Estudiosos estão conseguindo desvendar mais informações sobre a trajetória inicial da domesticação e utilização do cacau – a base do chocolate – através de vestígios encontrados em um conjunto de cerâmicas antigas da América do Sul e Central. Com base nessas descobertas, os cientistas mapearam a rápida propagação do cacau por rotas comerciais após sua domesticação primordial há mais de cinco milênios na região equatoriana.
A presença do cacau nessas cerâmicas revela a importância da planta naquela sociedade antiga, indicando seu papel não apenas como alimento, mas também como parte essencial de rituais e práticas culturais. É fascinante observar como o cacau era valorizado e utilizado de formas diversas nesse contexto histórico. A influência do cacau na cultura da região era tão marcante que sua disseminação por meio das rotas comerciais teve um impacto significativo na economia e nas relações interculturais da época.
Dispersão do cacau e suas rotas comerciais
Eles revelaram a dispersão do cacau até a costa noroeste do Pacífico sul-americano e subsequentemente para a América Central, chegando finalmente ao México 1.500 anos depois. Uma árvore tropical perene chamada Theobroma cacao produz grandes vagens ovais contendo as sementes de cacau semelhantes a feijões que hoje são torradas e transformadas em cacau e uma infinidade de confeitos de chocolate.
Nas épocas antigas, o cacau era consumido como uma bebida ou um ingrediente em outros alimentos. Os pesquisadores testaram mais de 300 cerâmicas pré-colombianas que abrangem quase 6 mil anos em busca de vestígios de DNA de cacau e três compostos químicos relacionados a ele, incluindo cafeína. Eles identificaram resíduos detectados de cacau em cerca de 30% delas.
Domesticação precoce do cacau
As descobertas indicam que produtos de cacau eram utilizados de forma mais ampla entre essas culturas antigas do que se sabia anteriormente. As próprias cerâmicas ofereciam uma visão artística das culturas, algumas exibindo maravilhosos designs antropomórficos. Um estudo publicado em 2018 revelou a domesticação e uso do cacau começando cerca de 5.300 anos atrás no Equador, com base em evidências de cerâmicas no sítio arqueológico de Santa Ana-La Florida.

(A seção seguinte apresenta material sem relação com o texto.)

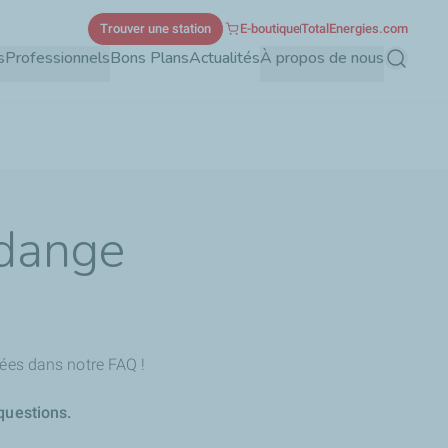
Trouver une station
E-boutique
TotalEnergies.com
s
Professionnels
Bons Plans
Actualités
À propos de nous
Recherch
idange
ées dans notre FAQ !
questions.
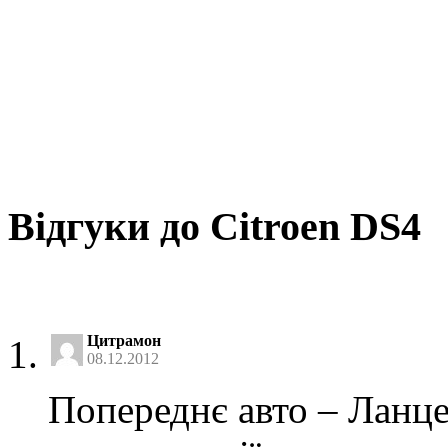
Відгуки до Citroen DS4
Цитрамон
08.12.2012
Попереднє авто – Ланце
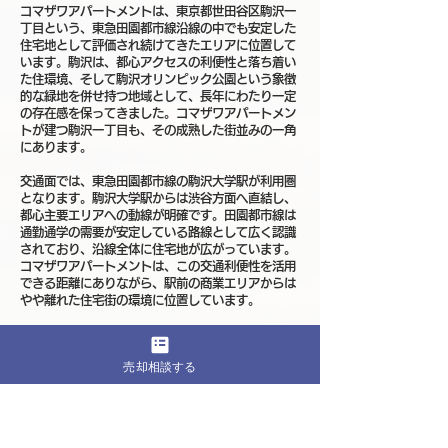
コマザワアパートメントは、東京都世田谷区駒沢一
丁目という、東急田園都市線沿線の中でも安定した
住宅地として評価され続けてきたエリアに位置して
います。駒沢は、都心アクセスの利便性と落ち着い
た住環境、そして駒沢オリンピック公園という象徴
的な緑地を併せ持つ地域として、長年にわたり一定
の存在感を保ってきました。コマザワアパートメン
トが建つ駒沢一丁目も、その成熟した街並みの一角
にあります。
交通面では、東急田園都市線の駒沢大学駅が利用圏
となります。駒沢大学駅からは渋谷方面へ直結し、
都心主要エリアへの動線が明確です。田園都市線は
通勤通学の需要が安定している路線として広く認識
されており、沿線全体に住宅地が広がっています。
コマザワアパートメントは、この交通利便性を活用
できる距離にありながら、駅前の商業エリアからは
やや離れた住宅街の環境に位置しています。
駒沢一丁目周辺は、高層ビルが林立するエリアでは
なく、戸建住宅や中低層マンションを中心とした穏
売却相談する
やかな街並みが形成されています。急激な大規模再
開発が全面的に進む地域ではないため、街の印象が
短期間で大きく変わりにくい成熟度を持っていま
す。整備された道路と住宅中心の景観は、長年にわ
たり維持されてきたものであり、コマザワアパート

O novo estudo amplia isso rastreando a disseminação do cacau por 19 culturas pré-colombianas. Alguns dos usos mais antigos foram mostrados através de cerâmicas feitas pela cultura Valdivia no Equador e pela cultura Puerto Hormiga na Colômbia. O DNA antigo encontrado nas cerâmicas também indicou que várias culturas cruzaram árvores de cacau para se adaptar a novos ambientes.
Redes político-econômicas e contatos marítimos com o cacau
‘Os primeiros passos da domesticação do cacau correspondem a um processo mais complexo do que o que havíamos previamente hipotetizado’, disse a geneticista molecular Claire Lanaud, da unidade AGAP do CIRAD, um centro de pesquisa agrícola francês para desenvolvimento internacional, autora principal do estudo publicado nesta quinta-feira (7). A mistura genética significativa que foi observada testemunha inúmeras interações que poderiam ter ocorrido entre povos da Amazônia e da costa do Pacífico.
A disseminação do cacau do Equador para a Mesoamérica pode ter ocorrido através de redes político-econômicas vastas e interconectadas, de acordo com os pesquisadores. ‘Os contatos marítimos devem ter estado envolvidos, assim como os contatos internos. Anteriormente, a crença comum era que o cacau foi domesticado nas terras baixas da Mesoamérica e que foi disperso de lá para o sul’, disse o arqueólogo Francisco Valdez.
O cacau como cultura de dinheiro e suas transformações
O estudo oferece insights sobre o comércio mais antigo do que hoje é uma das culturas de dinheiro mais importantes do mundo. A fabricação de chocolate açucarado de hoje difere muito dos usos iniciais do cacau. Antes dos europeus alcançarem as Américas há cinco séculos, culturas como os astecas e maias preparavam-no como uma bebida, misturada com várias especiarias ou outros ingredientes. ‘O cacau como planta é uma fonte de energia alimentar, bem como um produto medicinal’, disse Valdez.
‘Os povos ameríndios o usavam de muitas maneiras. Cru, o suco era sugado. A (semente de cacau) podia ser cozida, torrada, moída e transformada em alimentos líquidos e sólidos. A casca, os galhos e a espiga podem ser queimados, e as cinzas são um antisséptico. E também é usado para aliviar inflamações na pele ou nos músculos e feridas.’